Common Pitfall: Remember to use the quadratic formula correctly when you can't easily factorize the quadratic equation. Also, be careful with signs when evaluating the second derivative to determine the nature of the stationary points.
Exam-Style Question 4 — Paper 2 (Calculator Allowed) [8 marks]
Question:
A particle moves along the curve $y = \ln(2x^2 + 1)$ for $x > 0$. The $x$-coordinate of the particle is changing at a rate of 0.3 units per second.
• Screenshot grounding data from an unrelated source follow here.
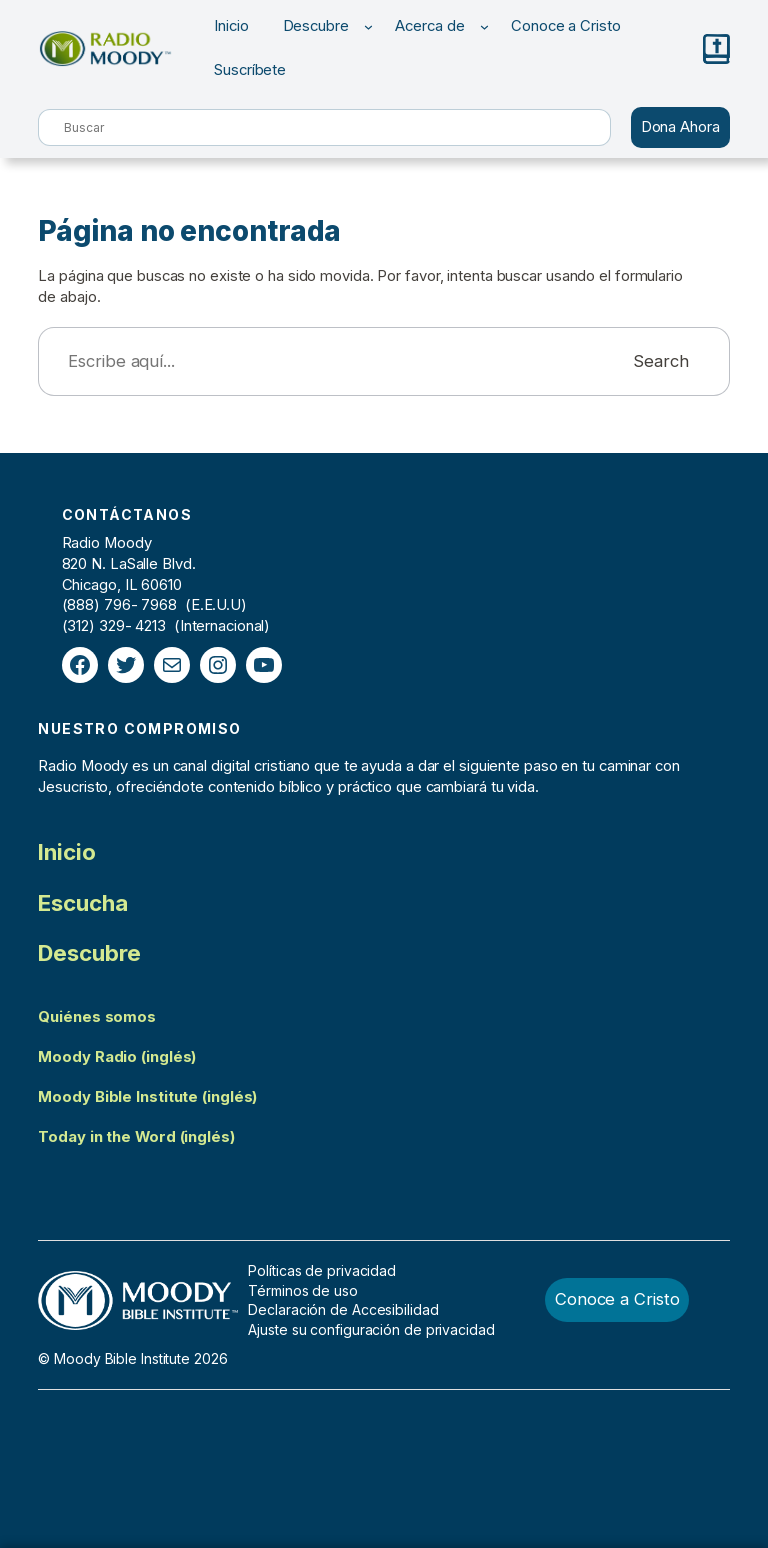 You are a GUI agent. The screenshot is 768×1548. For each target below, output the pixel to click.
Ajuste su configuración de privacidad (371, 1329)
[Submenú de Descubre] (368, 26)
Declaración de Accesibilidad (343, 1309)
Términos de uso (303, 1290)
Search (660, 361)
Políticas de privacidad (322, 1270)
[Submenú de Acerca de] (484, 26)
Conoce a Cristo (617, 1299)
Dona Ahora (680, 127)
(a) Find the rate of change of the $y$-coordinate with respect to time when $x = 1$. [5]
Worked Solution:
(a)
Differentiate $y$ with respect to $x$: $\frac{dy}{dx} = \frac{4x}{2x^2+1}$ [M1: Correct application of the chain rule] [A1: Correct derivative]
State the given rate: $\frac{dx}{dt} = 0.3$. [B1: Correct rate]
Apply the chain rule: $\frac{dy}{dt} = \frac{dy}{dx} \times \frac{dx}{dt}$. $\frac{dy}{dt} = \frac{4x}{2x^2+1} \times 0.3$ [M1: Correctly using chain rule]
Substitute $x = 1$: $\frac{dy}{dt} = \frac{4(1)}{2(1)^2+1} \times 0.3 = \frac{4}{3} \times 0.3 = 0.4$ [M1: Substitute and calculate value]
State the final answer: The rate of change of the $y$-coordinate is 0.4 units per second. $\boxed{0.4}$ [A1: Correct final answer]
How to earn full marks: Correctly apply the chain rule, identify the given rate, and substitute the value of x to find the rate of change of y.
(b) Find the equation of the tangent to the curve at the point where $x = 1$. Give your answer in the form $y = mx + c$, where $m$ and $c$ are correct to 3 significant figures. [3]
Worked Solution:
(b)
Find the $y$-coordinate when $x = 1$: $y = \ln(2(1)^2 + 1) = \ln(3) \approx 1.099$ [M1: Correct y-coordinate]
Find the gradient of the tangent when $x = 1$: $\frac{dy}{dx} = \frac{4(1)}{2(1)^2+1} = \frac{4}{3} \approx 1.333$ [A1: Correct gradient]
Use the point-slope form of a line: $y - y_1 = m(x - x_1)$. $y - \ln(3) = \frac{4}{3}(x - 1)$. $y = \frac{4}{3}x - \frac{4}{3} + \ln(3)$. $y = 1.333x - 1.333 + 1.099$ $y = 1.333x - 0.234$ State the equation: $y = 1.33x - 0.234$ [A1: Correct equation of tangent]
How to earn full marks: Find the y-coordinate and the gradient at x=1, then use the point-slope form to find the tangent equation, rounding only at the end.
Common Pitfall: When dealing with related rates, remember to correctly apply the chain rule. Also, ensure you substitute the given value of x at the appropriate step in the calculation. When finding the tangent equation, remember to round only the final answer to the specified significant figures.